C.1.1. What is Shardman? #
Shardman is a PostgreSQL-based distributed database management system (DBMS) that implements sharding. Sharding is a database design principle where rows of a table are held separately in different databases that are potentially managed by different DBMS instances. The main purpose of Shardman is to make querying sharded distributed databases efficient and ease the complexity of managing them.
C.1.2. What does Shardman consist of? #
Shardman is composed of several software components:
PostgreSQL 14 DBMS with a set of patches.
Shardman extension.
Management tools and services, including built-in stolon manager to provide high availability.
C.1.3. When to use Shardman? #
The working volume of data does not fit in the RAM of one server, but several shards can fit (or at least reading is parallelized).
Number of sessions is too large for one instance of PostgreSQL.
Intensive writing to WAL takes place.
Complex logic consuming too much CPU, and one server is not enough.
C.1.4. When is Shardman not appropriate? #
If the memory, session, CPU load can be pulled by a single PostgreSQL server, this will be both faster and simpler. (This applies to testing too!)
C.1.5. How many nodes does it take to deploy Shardman? #
A minimum of three nodes are required to deploy Shardman. One node is required for an etcd cluster (single-node etcd cluster), and a minimum of two nodes is required for the RDBMS cluster. It is possible to reduce the minimum deployment to two nodes by placing etcd on one of the RDBMS cluster nodes. The minimal deployment is described in section Get Started with Shardman.
C.1.6. Does Shardman support fault tolerance? #
Yes, Shardman is fault-tolerant at the level of each shard. Each shard is a fault-tolerant cluster.
C.1.7. How is sharding structured? #
In Shardman, tables are divided into partitions, and the partitions are distributed between shards.
C.1.8. Is it possible to change the number of partitions? #
No, the number of partitions of sharded tables is set when creating them and remains unchanged. If you expect that the amount of data you have will grow significantly, you should create the necessary number of partitions (by default - 20) in advance.
C.1.9. Does Shardman support resharding? #
No, Shardman currently does not support automatic change of a sharding key. In order to change the sharding key, you need to create new tables with a new sharding key and migrate data from old tables to new ones.
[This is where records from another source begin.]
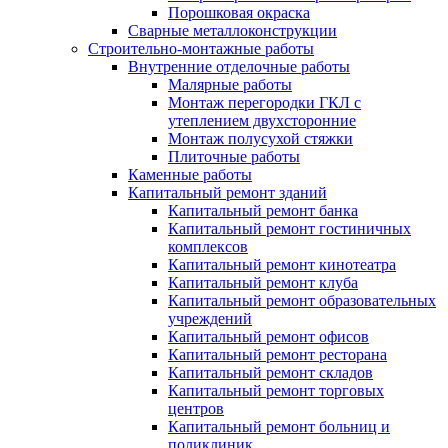
Порошковая окраска
Сварные металлоконструкции
Строительно-монтажные работы
Внутренние отделочные работы
Малярные работы
Монтаж перегородки ГКЛ с
утеплением двухсторонние
Монтаж полусухой стяжки
Плиточные работы
Каменные работы
Капитальный ремонт зданий
Капитальный ремонт банка
Капитальный ремонт гостиничных
комплексов
Капитальный ремонт кинотеатра
Капитальный ремонт клуба
Капитальный ремонт образовательных
учреждений
Капитальный ремонт офисов
Капитальный ремонт ресторана
Капитальный ремонт складов
Капитальный ремонт торговых
центров
Капитальный ремонт больниц и
поликлиник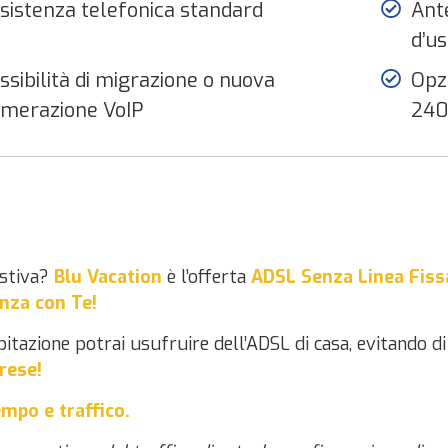
sistenza telefonica standard
Ant
d’us
ssibilità di migrazione o nuova
Opz
merazione VoIP
240
estiva?
Blu Vacation
è l’offerta
ADSL Senza Linea Fiss
anza con Te!
abitazione potrai usufruire dell’ADSL di casa, evitando
rese!
empo e traffico.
C.1.10. Is it possible to convert an unsharded (local) table to a sharded one? #
No, Shardman currently does not support this feature.
C.1.11. Does Shardman support adding and removing shards? #
Minimally a Shardman cluster can consist of a single node without fault tolerance, but such a configuration makes little sense. You can add or remove shards, Shardman will automatically (by default, this is adjustable) redistribute data between nodes. Replicas can be added to Shardman, then shards will be fault-tolerant.
C.1.12. What is the status of data balancing? #
When adding new shards, data will be redistributed between all shards, including new ones.
C.1.13. How is a Shardman cluster accessed? #
Shardman can be accessed through any node in the cluster, all nodes in the cluster are equal. Use the shardmanctl getconnstr command to get the cluster connection string.
C.1.14. How is balancing between cluster nodes implemented? #
There is no built-in balancing solution at the moment. But you can organize balancing at the application level, for example, see JDBC driver options (loadBalanceHosts
). For libpq, this functionality will be implemented in PostgreSQL 16 release.